Slashdot Mirror


Re-Building the Wright Flyer

Isaac-Lew writes: "Several teams are trying to build a working replica of the first Wright Brothers' airplane." As the article says, "The catch is: Each team wants its plane to fly more or less as the Wrights' did." The only problem with that is that as Orville Wright put it, their plane was "exceedingly erratic," so the recreators have made some slight concessions to safety.

3 of 175 comments (clear)

  1. Exceedingly Erratic == Unsafe by Coz · · Score: 5, Interesting

    I spent some time looking at various web sites about this yesterday - seems the original Flyer would Dutch roll from take-off to landing, and was very unfriendly in ground-effect. This made landing - interesting - until they finally cracked it up. Good thing it went so slowly that it didn't hurt so much when they hit.

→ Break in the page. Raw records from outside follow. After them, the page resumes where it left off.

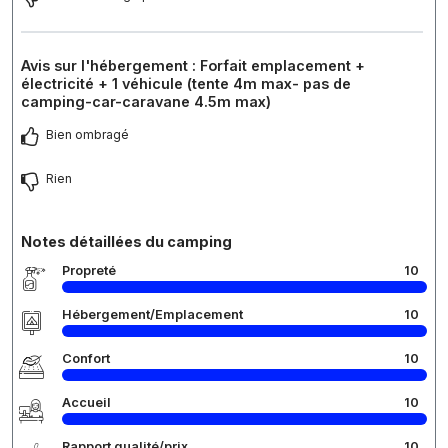
Avis sur l'hébergement : Forfait emplacement +
électricité + 1 véhicule (tente 4m max- pas de
camping-car-caravane 4.5m max)
Bien ombragé
Rien
Notes détaillées du camping
Propreté
10
Hébergement/Emplacement
10
Confort
10
Accueil
10
Rapport qualité/prix
10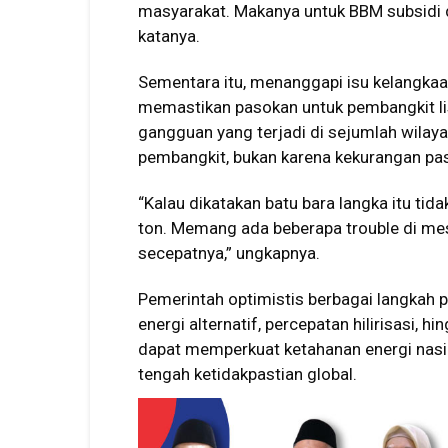
masyarakat. Makanya untuk BBM subsidi da
katanya.
Sementara itu, menanggapi isu kelangkaan
memastikan pasokan untuk pembangkit li
gangguan yang terjadi di sejumlah wilaya
pembangkit, bukan karena kekurangan pa
“Kalau dikatakan batu bara langka itu ti
ton. Memang ada beberapa trouble di mes
secepatnya,” ungkapnya.
Pemerintah optimistis berbagai langkah 
energi alternatif, percepatan hilirisasi, h
dapat memperkuat ketahanan energi nasi
tengah ketidakpastian global.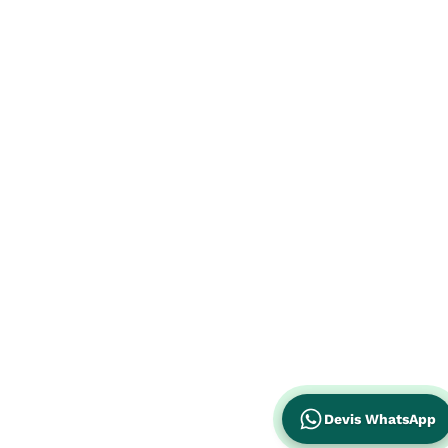
Devis WhatsApp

    By today's standards, the thing's unflyable - horrible control authority, CG all wrong, underpowered... Orville and Wilbur had to be talented in the first place to fly it. Of course, this is the basic device that we started from to derive "today's standards". I hope none of the replica teams crack up... there's enough aviation hysteria these days, without a "reenactment" generating more bad press.

    Must be fun, inventing a whole science, and a set of industries.

    --
    I love vegetarians - some of my favorite foods are vegetarians.
  2. Re:Seems that they have forgotten one thing.... by mccalli · · Score: 5, Funny
    The fact is, that the Wright flyer only flew 12 seconds on that first flight, and I'm sure it didn't do it very quickly...

    Err...surely it did it in twelve seconds?

    Cheers,
    Ian

  3. Re:Were the Wrights first? by =Egon= · · Score: 5, Informative

    No, they werent.

    Santos Dumont was the first to accomplish a full flight. It took off alone and it landed. The wrights only got some seconds in the air, and this because they were thrown with the help of a machine
    You may check that with any history teacher.
    But why some people (eg. the americans) dont give him the credits is a whole other story.